**Data records**.
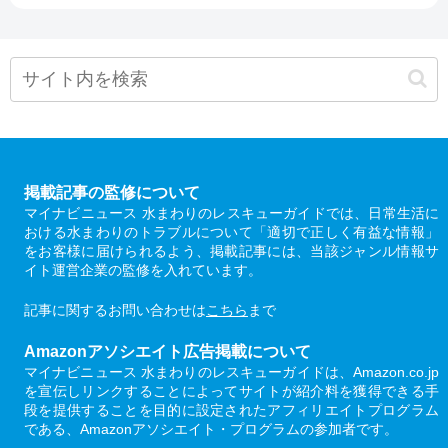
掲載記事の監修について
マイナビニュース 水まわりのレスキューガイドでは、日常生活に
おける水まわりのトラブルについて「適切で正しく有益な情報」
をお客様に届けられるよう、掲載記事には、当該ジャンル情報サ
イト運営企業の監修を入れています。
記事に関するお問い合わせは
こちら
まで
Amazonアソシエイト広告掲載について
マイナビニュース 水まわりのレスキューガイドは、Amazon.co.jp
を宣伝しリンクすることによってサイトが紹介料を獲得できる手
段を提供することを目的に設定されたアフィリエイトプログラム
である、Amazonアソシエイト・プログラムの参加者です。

--

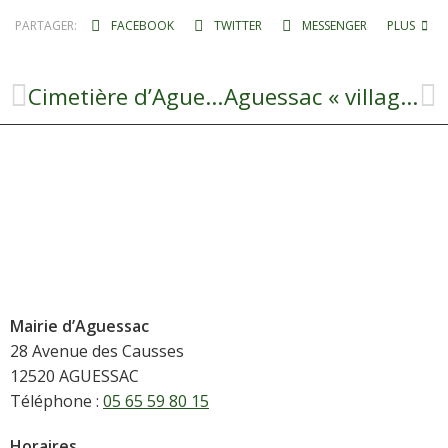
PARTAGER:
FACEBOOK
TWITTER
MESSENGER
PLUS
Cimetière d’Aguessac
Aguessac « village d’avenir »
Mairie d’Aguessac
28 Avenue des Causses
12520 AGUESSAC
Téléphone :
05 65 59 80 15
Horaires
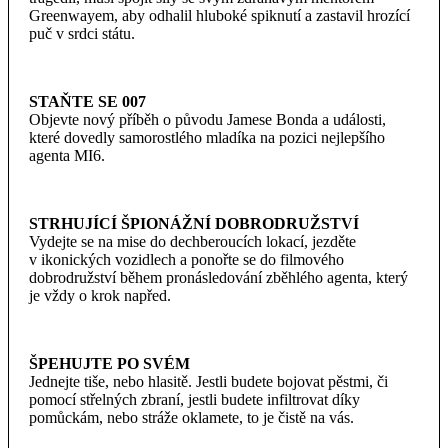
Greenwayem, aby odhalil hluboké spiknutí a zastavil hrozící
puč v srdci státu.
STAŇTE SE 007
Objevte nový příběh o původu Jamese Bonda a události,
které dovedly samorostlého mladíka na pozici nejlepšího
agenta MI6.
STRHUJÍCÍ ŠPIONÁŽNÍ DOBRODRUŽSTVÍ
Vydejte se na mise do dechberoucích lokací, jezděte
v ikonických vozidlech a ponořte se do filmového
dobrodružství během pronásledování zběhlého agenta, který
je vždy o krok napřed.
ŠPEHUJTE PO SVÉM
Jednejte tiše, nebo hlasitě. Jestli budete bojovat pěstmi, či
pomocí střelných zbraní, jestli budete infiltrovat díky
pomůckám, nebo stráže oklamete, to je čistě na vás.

**INSTRUCTIONS FOR THE TASK**. Word for word, restate the lines above from the line containing "ŠPEHUJTE PO SVÉM" through the line containing "pomůckám, nebo stráže", with both included and nothing else.

**OUTPUT BELOW**.
ŠPEHUJTE PO SVÉM
Jednejte tiše, nebo hlasitě. Jestli budete bojovat pěstmi, či
pomocí střelných zbraní, jestli budete infiltrovat díky
pomůckám, nebo stráže oklamete, to je čistě na vás.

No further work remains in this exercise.